Dipende da cosa s'include.
va bene che sono passati 40 anni, ma ci siamo dimenticati delle FF.AA. infarcite di P2isti?
RispondiEliminacerto, a quei tempi i generaloni piagnoni odierni erano forse ancora solo AUC, ma per dovere di memoria storica dovrebbero ricordarlo ogni volta che volessero aprire bocca.
saluti (non militari)
Alberto
Potrei raccontare un episodio personale forse poco significativo in sé, ma può essere un contributo all'idea di "riscossa" per certi ufficiali delle FF. AA. Erano circa due mesi che una comandanta di un reparto Carabinieri Forestale, di cui per ovvie ragioni ometto il nome, mi stava dietro chiedendo di fare direzione lavori e progettazione esecutiva per un magazzino a supporto di una loro segheria.

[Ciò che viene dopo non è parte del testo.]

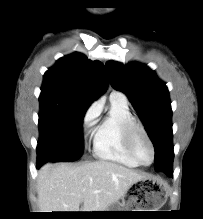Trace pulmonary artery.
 Wrapping results in <instances>:
<instances>
[{
	"mask_svg": "<svg viewBox=\"0 0 203 219\" xmlns=\"http://www.w3.org/2000/svg\"><path fill=\"white\" fill-rule=\"evenodd\" d=\"M111 100H115L124 104H127V98L126 96L119 91H113L110 95Z\"/></svg>",
	"mask_w": 203,
	"mask_h": 219,
	"instance_id": "1",
	"label": "pulmonary artery"
}]
</instances>
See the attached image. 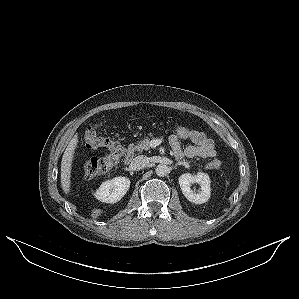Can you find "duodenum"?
Segmentation results:
<instances>
[{
  "label": "duodenum",
  "instance_id": "obj_1",
  "mask_svg": "<svg viewBox=\"0 0 299 299\" xmlns=\"http://www.w3.org/2000/svg\"><path fill=\"white\" fill-rule=\"evenodd\" d=\"M134 151L132 147H128L124 155V164L129 165L132 162Z\"/></svg>",
  "mask_w": 299,
  "mask_h": 299
}]
</instances>
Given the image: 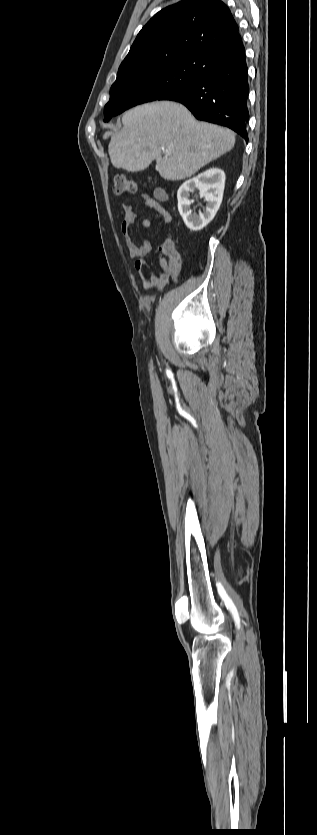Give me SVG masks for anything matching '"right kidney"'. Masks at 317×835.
<instances>
[{
  "label": "right kidney",
  "mask_w": 317,
  "mask_h": 835,
  "mask_svg": "<svg viewBox=\"0 0 317 835\" xmlns=\"http://www.w3.org/2000/svg\"><path fill=\"white\" fill-rule=\"evenodd\" d=\"M225 173L220 168H210L197 176L186 180L177 193L178 210L185 225L192 231L203 229L216 215L223 198ZM199 190L206 205L198 215L192 213L190 193Z\"/></svg>",
  "instance_id": "obj_1"
}]
</instances>
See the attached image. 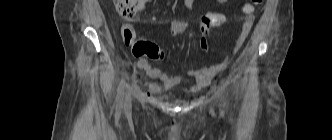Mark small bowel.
I'll return each instance as SVG.
<instances>
[{
    "label": "small bowel",
    "instance_id": "c3829d8e",
    "mask_svg": "<svg viewBox=\"0 0 332 140\" xmlns=\"http://www.w3.org/2000/svg\"><path fill=\"white\" fill-rule=\"evenodd\" d=\"M193 1L194 0H186L185 4L188 10L193 9ZM220 4H225L228 0H216ZM254 22V18L252 16H248L242 23L240 34L237 38L235 46L230 54H227L223 61L219 64L204 66L198 70H190L183 74L179 75H169L164 73L158 68L152 67L150 62L146 58H142L138 61V67L143 70L148 78L158 79L162 82V85H159L155 82L149 81L147 86L151 93L161 94L163 91H169L172 88L179 85L184 79L188 77H192L195 79L196 84L191 88V92H196L201 88L210 84L211 80L221 71H223L227 65L229 64L231 57L235 54L239 48L242 46L247 36L250 33ZM199 47L203 51H207L209 49V42L206 36H202L199 40ZM163 98L167 99L168 96H163Z\"/></svg>",
    "mask_w": 332,
    "mask_h": 140
}]
</instances>
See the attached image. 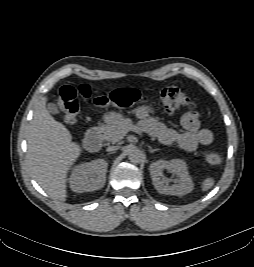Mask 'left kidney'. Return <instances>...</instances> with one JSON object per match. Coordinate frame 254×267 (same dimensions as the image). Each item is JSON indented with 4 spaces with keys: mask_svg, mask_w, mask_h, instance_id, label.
I'll use <instances>...</instances> for the list:
<instances>
[{
    "mask_svg": "<svg viewBox=\"0 0 254 267\" xmlns=\"http://www.w3.org/2000/svg\"><path fill=\"white\" fill-rule=\"evenodd\" d=\"M167 170L177 176L176 184L167 185L163 171ZM150 175L154 188L162 194L182 196L193 190V182L188 173L186 163L181 159L171 161L158 160L150 165Z\"/></svg>",
    "mask_w": 254,
    "mask_h": 267,
    "instance_id": "5707ae66",
    "label": "left kidney"
}]
</instances>
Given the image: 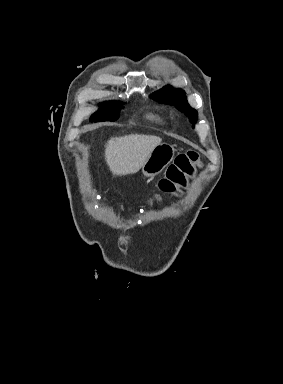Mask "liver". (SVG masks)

Dopo aver proposto al mio ufficio una convenzione, ricevo da loro continui solleciti verbali affinché questo lavoro possa essere svolto "in tempi rapidi" e "fuori dalla convenzione" peraltro ancora da ufficializzare. Io ottenevo l'autorizzazione ufficiale dal Provveditore del mio ufficio, con la ovvia condizione di comunicazione e di non svolgere tale attività a discapito degli altri compiti d'ufficio. Alla mia richiesta di un incarico ufficiale anche per definire esattamente cosa volessero, visto i loro tentativi grazie anche ad una quinta colonna interna, di sminuire tale lavoro "è un lavoretto...", "tanto puoi farlo i giorni di sopralluogo", ricevevo parole ma nessuno incarico, o proposta scritta. Dopo aver precisato la mia posizione, ho ricevuto una richiesta inviatami su mail di ufficio con i compiti specificati (progettazione, direzione lavori, pratica Genio Civile, piano di sicurezza operativo) io proponevo una parcella professionale ridotta, come prassi del 50% in quanto dipendente di pubblica amministrazione. L'avessi mai fatto! Era ovvio tale lavoro svolto oltre i compiti ordinari e in via di urgenza, con responsabilità e timbro di iscritto ad un ordine dovesse, per tale comandante, essere assolutamente gratuito e senza altro compenso alcuno. Il Provveditore ha scritto a tali militari "di non tenere assolutamente conto della mia richiesta", richiamandomi come avessi chiesto una tangente, poco prima la comandante mi ha detto che "loro non prendono neanche l'incentivo per i lavori (fatti svolgere da altri, ndr) e che se avesse solo pensato ad una richiesta simile avrebbe fatto pubblicare un bando". Avrei voluto rispondere dei loro scatti di anzianità ogni due anni, dei posti di villeggiatura praticamente gratuiti ma la mia esperienza mi ha giustamente consigliato di starmi zitto. Tanto è...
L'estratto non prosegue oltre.